When they had taken their ideas to the streets, she had been there. She stood in the crowd, a solitary immobile figure among first tens, then hundreds, and then thousands of enthusiastic and devoted people. Because she knew. Enthusiasm was not what they were about. Devotion was not what they were after. And she stared at the scaffold, at the podium, at whoever it was that was speaking. She stared with those dark eyes, looked straight at them, made them understand.

'I know what you're after, ' her eyes said. 'Because I'm after it, too.'

And when they sent one of their top ranking members after her she did not seem surprised. She simply pulled on her sweater and slipped into her flats before asking him to lead the way. Even though it was after one o'clock in the morning and by now they had managed to implement a curfew. She helped to put up signs that night. And the night after. And during the day she helped to pass out pamphlets. She was unobtrusive, did not force herself on anyone. She simply handed out pamphlets, without expression which, they realized later, was the most compelling thing about her. She never let you know what she was feeling. Assuming she felt anything at all, of course.

Somehow she became a symbol for all the men and women who worked most diligently towards the Party's ultimate Goal. That silent figure, dark and unobtrusive, seemed to represent everything that they stood for. A world without conflict, without greed or malice. Devoid of everything, but simple, Spartan beauty. When their Great Leader was elected to the head of government, it was she that he called upon first. It was she that stood behind him with the other lieutenants and she was the one that people saw. Despite the Great Leader's awesome charisma, it was the pale, unassuming girl that viewers remembered seeing on the broadcast.

It was not long before the Party realized that in order for their vision to cross the border from vision to reality, that they would have to recreate the world in her bland and unassuming image. They would have to make the world understand that the ability to feel was irrelevant. And the ability to verbalize and express those feelings was wrong, inhuman, atrocious and the source of all the conflict that plagued the war. And they told her this, asked her to understand and to help.

She stayed up late, working diligently on a proposal that they later named Act 2614E, after the suppressant that she cited repeatedly within. When it was finished, it was hailed a work of art. It was passed from hand to hand until finally it made its way to the Great Leader, who had ordered that she write it in the first place. He was astonished, stunned, and in the end, monumentally pleased with the work that she had done. He claimed that he had never seen anything like it, before.

The suppressant, it turned out, was very much a reality and had only recently been given a go ahead for distribution. She knew, she told the Great Leader, because she had been keeping tabs on it. Its creators were, after all, the reason she was the way she was. And she had found bliss above all else in her existence. Complete peace and tranquility, free from conflict.

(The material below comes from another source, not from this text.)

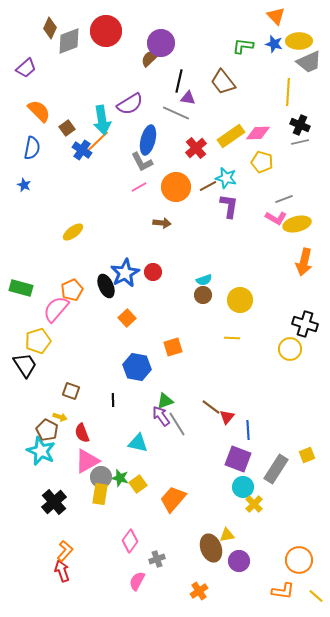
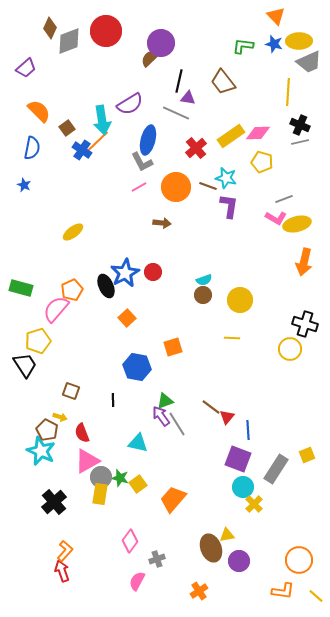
brown line at (208, 186): rotated 48 degrees clockwise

The way she said it, calmly, serenely, without a hint of conviction in those dark eyes, sent shivers down the Great Leader's spine. Good shivers, he told himself. After all, they were working towards ending war, disease, human suffering. All of which stemmed from human emotion and the irrationality that came with it. And so the legislation was signed and passed.

And as Suppressant 2614E was distributed, some noted that a small, dark haired girl passed from distribution line to distribution line. Her hands were tucked in her pockets, and her eyes remained on the ground. But they could feel her and the way she watched from the corner of her eyes. And every time there was a Resistor the Party's enforcer's would appear just after she had gone.

Despite the vision of the Great Leader and his Party, despite the work of the girl, the Resistors continued to appear. And one day, one of them escaped.